Gonzalez' guests are completely unable to confirm his question's assumption. The best they can muster is "I think that's true", and then change the subject. That's because neither Gonzalez nor his guests have actually studied the question of how much coverage the Goldstone Report and the Goldstone retraction stories have received. Moreover, the Goldstone retraction story is a new one. Unless and until further developments occur, the story may well die. So the answer to Gonzalez' leading question may turn out to be that the issuance of Goldstone's report got much more press than his partial recantation of it. That's a problem with leading questions. They sometimes highlight weaknesses in the questioner's argument. That brings me to the following.
JUAN GONZALEZ: And the claim that Israel really has gone after those rogue elements in the military who may have been involved in the targeting of civilians, that were not, quote, "part of Israeli policy," supposedly?

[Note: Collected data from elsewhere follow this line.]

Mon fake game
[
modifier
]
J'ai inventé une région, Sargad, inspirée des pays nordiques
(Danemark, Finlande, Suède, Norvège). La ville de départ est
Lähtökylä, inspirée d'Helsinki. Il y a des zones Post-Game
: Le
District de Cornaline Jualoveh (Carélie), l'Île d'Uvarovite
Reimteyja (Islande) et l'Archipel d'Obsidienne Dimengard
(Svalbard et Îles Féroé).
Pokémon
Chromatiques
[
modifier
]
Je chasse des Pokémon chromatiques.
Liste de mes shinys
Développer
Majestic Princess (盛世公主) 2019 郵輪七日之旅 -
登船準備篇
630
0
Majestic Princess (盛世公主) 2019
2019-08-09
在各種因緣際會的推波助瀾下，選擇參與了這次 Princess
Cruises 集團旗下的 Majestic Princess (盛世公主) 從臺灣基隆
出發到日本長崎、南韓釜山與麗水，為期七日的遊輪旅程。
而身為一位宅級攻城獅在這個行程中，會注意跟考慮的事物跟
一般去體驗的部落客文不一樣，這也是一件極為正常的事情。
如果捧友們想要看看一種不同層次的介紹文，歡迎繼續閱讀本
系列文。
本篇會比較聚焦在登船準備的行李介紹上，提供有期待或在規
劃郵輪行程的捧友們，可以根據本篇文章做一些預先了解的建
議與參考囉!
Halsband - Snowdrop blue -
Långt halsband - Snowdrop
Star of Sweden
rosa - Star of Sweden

If anything highlights the fact that Gonzalez is arguing against Judge Goldstone, it is this bizarrely constructed question. Gonzalez' tendentious phrasing of what should be two simple questions (1. Has Israel investigated misdeeds by their troops in Gaza; and, 2. Were those misdeeds part of Israeli policy?) is so comically freighted with argumentation that it's barely intelligible as English. The icing on the cake is that he still feels it necessary at the question's end to add "supposedly", as if there could be any doubt as to what he thinks of Israel's, and now Goldstone's, "claims" that Israel did not target civilians. The complete failure on the part of Gonzalez or either of his guests to cite any evidence to back up this charge makes Gonzalez' argumentative phrasing all the more puzzling, and brings the weakness of their arguments into very clear focus.

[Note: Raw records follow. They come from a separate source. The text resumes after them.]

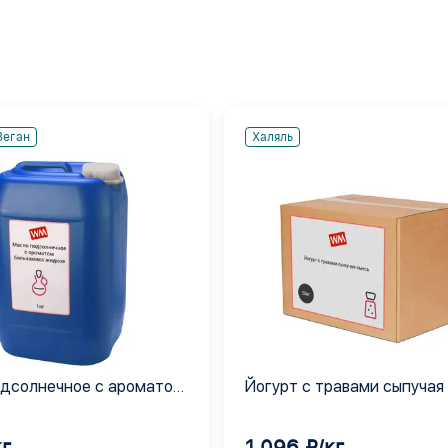
Веган
Халяль
дсолнечное с ароматом
Йогурт с травами сыпучая
ика жидкое
кг
1 096 ₽/кг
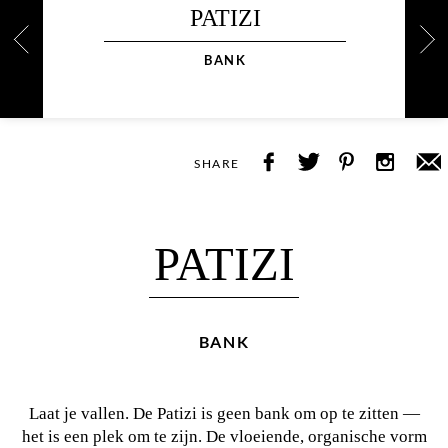
PATIZI
BANK
SHARE
PATIZI
BANK
Laat je vallen. De Patizi is geen bank om op te zitten —
het is een plek om te zijn. De vloeiende, organische vorm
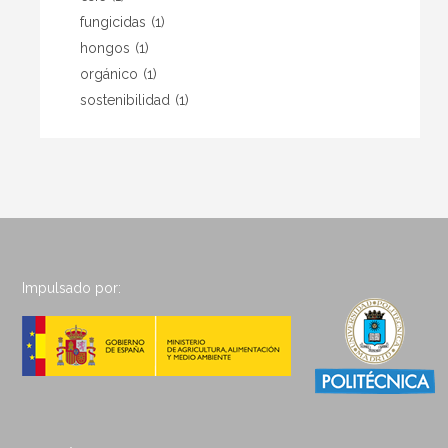
fungicidas
(1)
hongos
(1)
orgánico
(1)
sostenibilidad
(1)
Impulsado por:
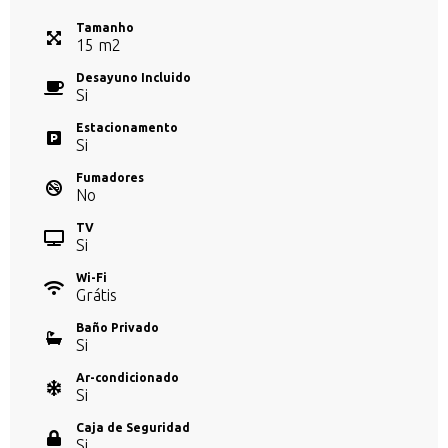
Tamanho
15
m
2
Desayuno Incluido
Si
Estacionamento
Si
Fumadores
No
TV
Si
Wi-Fi
Grátis
Baño Privado
Si
Ar-condicionado
Si
Caja de Seguridad
Si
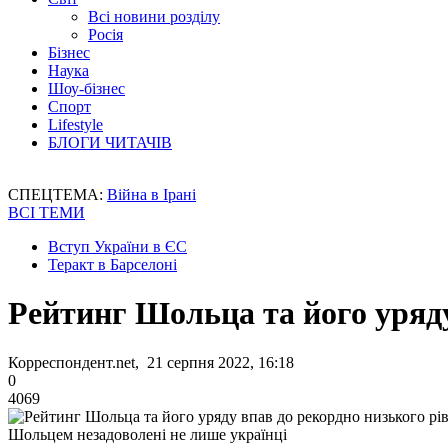
Всі новини розділу
Росія
Бізнес
Наука
Шоу-бізнес
Спорт
Lifestyle
БЛОГИ ЧИТАЧІВ
СПЕЦТЕМА:
Війна в Ірані
ВСІ ТЕМИ
Вступ України в ЄС
Теракт в Барселоні
Рейтинг Шольца та його уряду
Корреспондент.net, 21 серпня 2022, 16:18
0
4069
Шольцем незадоволені не лише українці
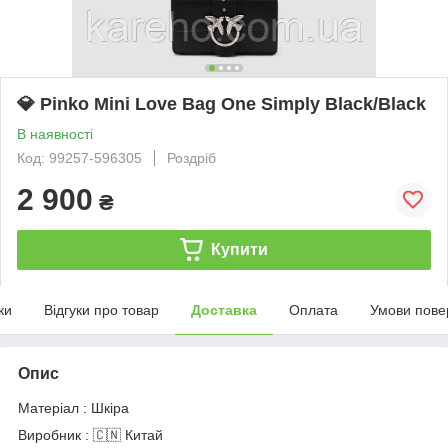
💎 Pinko Mini Love Bag One Simply Black/Black
В наявності
Код: 99257-596305
Роздріб
2 900
₴
Купити
ки
Відгуки про товар
Доставка
Оплата
Умови пове
Опис
Матеріал : Шкіра
Виробник : 🇨🇳 Китай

There is nothing intrinsically wrong with journalism that highlights Israeli misdeeds in Gaza. Such reporting is absolutely essential and should be supported wholeheartedly regardless of one's views on the subject. But when interviewers deliberately distort news stories to argue their side of an issue they cross the line between advocacy journalism and mere advocacy. This is the problem with Fox News, and it's the problem with this Democracy Now interview. Democracy Now did not report on this story, they just used it as an occasion to promote a particular political view. Such overt argumentation may work to confirm the beliefs of their target audience (who knows -- it may even alienate some of their core audience with its clumsiness), but it clearly does nothing to bring out the facts, which is what journalists are supposed to do.
I don't expect to agree with Democracy Now on Israel, but I would like to see them do what they do better.
As bad as the interview's questions were, the answers were sometimes ludicrous. Horowitz made the following point in response to what aspects of the Goldstone Report Goldstone's column retracted.
(Goldstone, in his column) talked about one small point. He said that there was not a policy, an intentional policy, to target civilians. This was something that was mentioned in the report, but it was just one small issue.
Horowitz, incredibly, argues that the question of whether Israel targeted civilians as a matter of policy is a "small point". This argument is Horowitz' lead bullet point -- the one he came into the interview most prepared to say -- the one he thought most important. The question of whether either side deliberately targeted civilians as a matter of policy is precisely the main point and Horowitz knows it. If Goldstone had written a column stating that facts have come to his attention which confirm charges that Israel targeted civilians, Horowitz would rightly be arguing that that is a main point. Now that the facts belie such charges, Horowitz is forced to unconvincingly argue that the targeting of civilians is a "small point". That would really make quite a headline, wouldn't it?
Adam Horowitz: Israeli targeting of civilians a 'small point' (Better than the headline I chose for this post? Maybe so.)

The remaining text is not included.